Description of the task: Copy, word for word, the lines of the listing below from the line with "Hizmetlerimiz" up to and including the line with "Τι να σπουδάσω". Drop the pictures.
====================
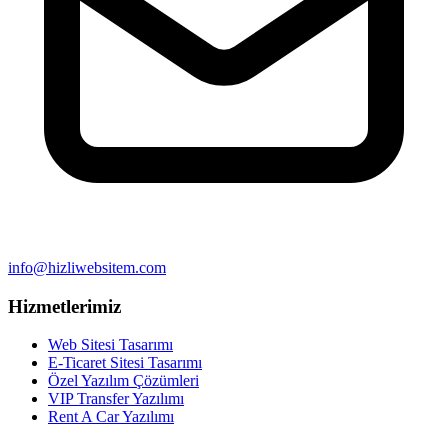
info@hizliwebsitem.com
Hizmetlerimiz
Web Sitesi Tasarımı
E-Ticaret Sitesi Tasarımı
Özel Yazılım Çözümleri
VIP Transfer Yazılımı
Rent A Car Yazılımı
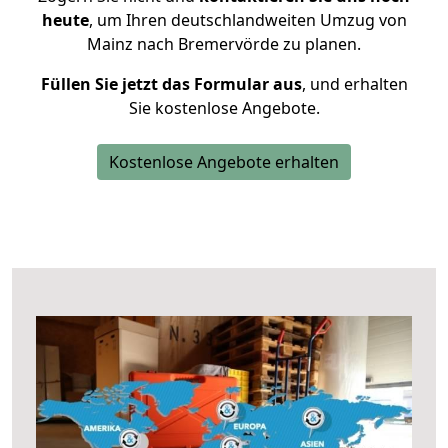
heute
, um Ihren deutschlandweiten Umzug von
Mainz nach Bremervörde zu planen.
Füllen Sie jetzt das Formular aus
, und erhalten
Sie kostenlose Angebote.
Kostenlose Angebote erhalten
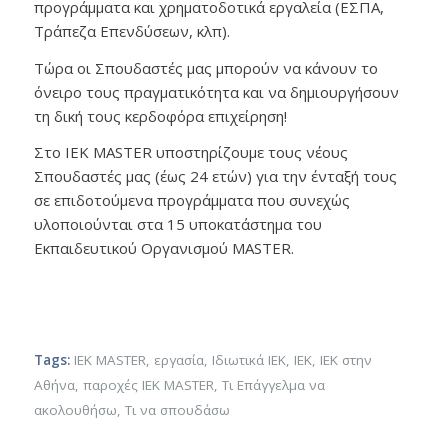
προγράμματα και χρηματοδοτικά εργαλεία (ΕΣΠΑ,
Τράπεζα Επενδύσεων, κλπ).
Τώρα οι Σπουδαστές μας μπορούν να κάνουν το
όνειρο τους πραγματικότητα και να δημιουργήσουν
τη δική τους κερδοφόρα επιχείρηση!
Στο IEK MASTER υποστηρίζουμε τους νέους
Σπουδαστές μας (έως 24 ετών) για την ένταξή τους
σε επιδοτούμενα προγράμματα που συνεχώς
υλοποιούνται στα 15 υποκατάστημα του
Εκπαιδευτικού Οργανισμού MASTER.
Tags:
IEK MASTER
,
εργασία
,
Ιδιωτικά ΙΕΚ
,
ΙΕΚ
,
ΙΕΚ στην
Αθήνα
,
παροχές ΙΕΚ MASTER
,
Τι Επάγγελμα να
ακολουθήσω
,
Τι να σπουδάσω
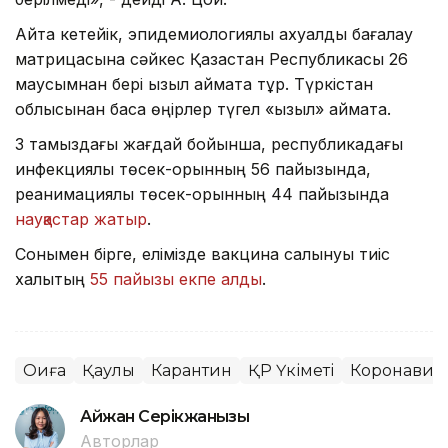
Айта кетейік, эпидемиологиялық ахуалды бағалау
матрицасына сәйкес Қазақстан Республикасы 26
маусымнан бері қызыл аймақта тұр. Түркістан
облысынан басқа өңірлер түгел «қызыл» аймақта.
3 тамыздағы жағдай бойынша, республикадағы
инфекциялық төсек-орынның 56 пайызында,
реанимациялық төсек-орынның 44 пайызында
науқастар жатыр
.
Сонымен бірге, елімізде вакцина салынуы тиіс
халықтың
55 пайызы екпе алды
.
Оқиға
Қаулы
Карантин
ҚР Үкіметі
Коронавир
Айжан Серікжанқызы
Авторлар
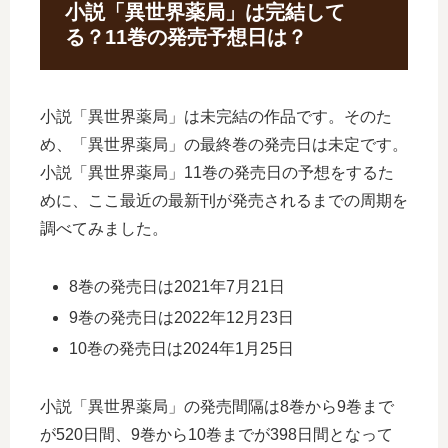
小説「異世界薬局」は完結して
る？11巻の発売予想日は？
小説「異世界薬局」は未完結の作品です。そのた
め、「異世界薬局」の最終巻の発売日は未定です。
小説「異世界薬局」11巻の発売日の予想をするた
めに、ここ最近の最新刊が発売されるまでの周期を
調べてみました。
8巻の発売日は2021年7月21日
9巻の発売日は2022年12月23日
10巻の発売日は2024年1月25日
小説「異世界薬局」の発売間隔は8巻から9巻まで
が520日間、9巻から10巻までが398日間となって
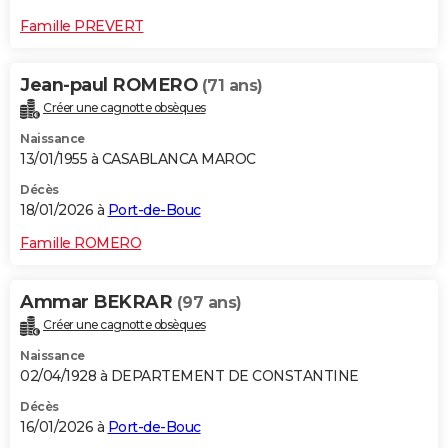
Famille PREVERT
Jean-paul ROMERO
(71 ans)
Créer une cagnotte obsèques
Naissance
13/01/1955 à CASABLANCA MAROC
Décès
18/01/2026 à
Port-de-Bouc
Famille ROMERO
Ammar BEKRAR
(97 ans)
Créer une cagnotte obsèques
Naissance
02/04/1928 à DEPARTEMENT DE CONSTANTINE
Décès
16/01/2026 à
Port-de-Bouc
====================
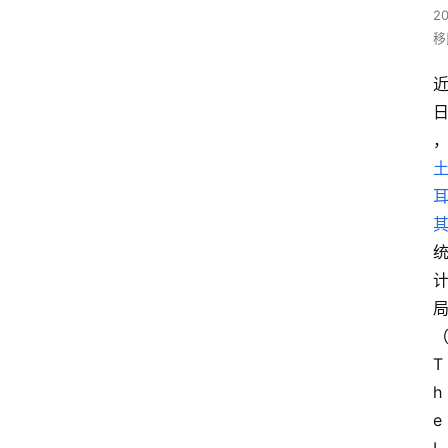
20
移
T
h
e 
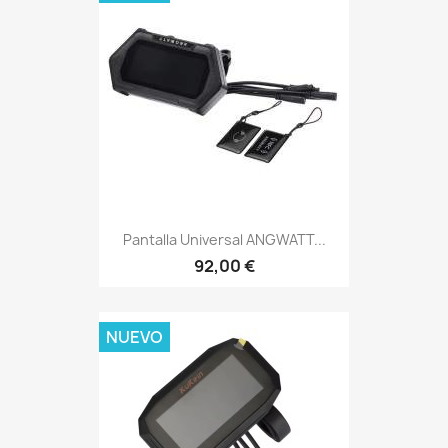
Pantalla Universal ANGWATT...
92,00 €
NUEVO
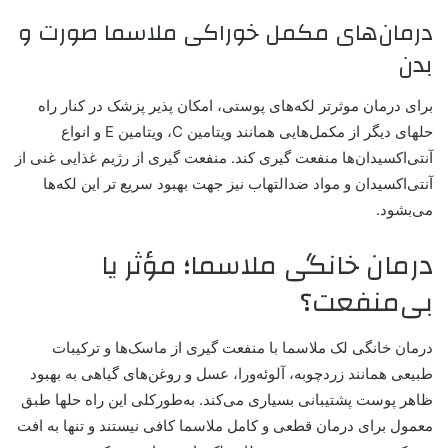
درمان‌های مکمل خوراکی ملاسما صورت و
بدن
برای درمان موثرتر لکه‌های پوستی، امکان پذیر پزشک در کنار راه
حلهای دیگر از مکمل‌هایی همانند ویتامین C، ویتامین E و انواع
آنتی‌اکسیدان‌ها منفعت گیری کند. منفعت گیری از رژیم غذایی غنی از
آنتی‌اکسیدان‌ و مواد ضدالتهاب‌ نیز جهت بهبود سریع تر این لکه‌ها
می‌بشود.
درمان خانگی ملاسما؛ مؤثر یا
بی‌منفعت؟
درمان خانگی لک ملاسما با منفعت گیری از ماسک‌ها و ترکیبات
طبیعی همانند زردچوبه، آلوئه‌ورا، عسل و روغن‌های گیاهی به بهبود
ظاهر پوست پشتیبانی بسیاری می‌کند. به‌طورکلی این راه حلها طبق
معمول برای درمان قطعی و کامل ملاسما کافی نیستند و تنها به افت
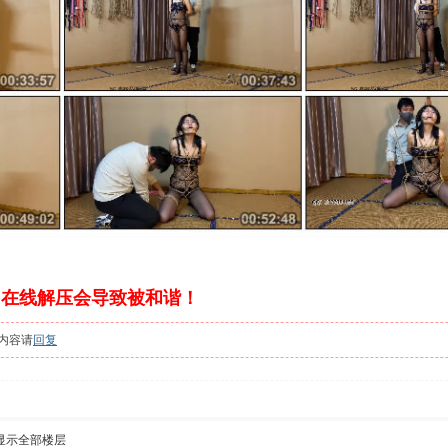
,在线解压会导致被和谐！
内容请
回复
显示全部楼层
====================
Reply:
Hizmetlerimiz
Web Sitesi Tasarımı
E-Ticaret Sitesi Tasarımı
Özel Yazılım Çözümleri
VIP Transfer Yazılımı
Rent A Car Yazılımı
heute
, um Ihren deutschlandweiten Umzug von
Mainz nach Bremervörde zu planen.
Füllen Sie jetzt das Formular aus
, und erhalten
Sie kostenlose Angebote.
Kostenlose Angebote erhalten
προγράμματα και χρηματοδοτικά εργαλεία (ΕΣΠΑ,
Τράπεζα Επενδύσεων, κλπ).
Τώρα οι Σπουδαστές μας μπορούν να κάνουν το
όνειρο τους πραγματικότητα και να δημιουργήσουν
τη δική τους κερδοφόρα επιχείρηση!
Στο IEK MASTER υποστηρίζουμε τους νέους
Σπουδαστές μας (έως 24 ετών) για την ένταξή τους
σε επιδοτούμενα προγράμματα που συνεχώς
υλοποιούνται στα 15 υποκατάστημα του
Εκπαιδευτικού Οργανισμού MASTER.
Tags:
IEK MASTER
,
εργασία
,
Ιδιωτικά ΙΕΚ
,
ΙΕΚ
,
ΙΕΚ στην
Αθήνα
,
παροχές ΙΕΚ MASTER
,
Τι Επάγγελμα να
ακολουθήσω
,
Τι να σπουδάσω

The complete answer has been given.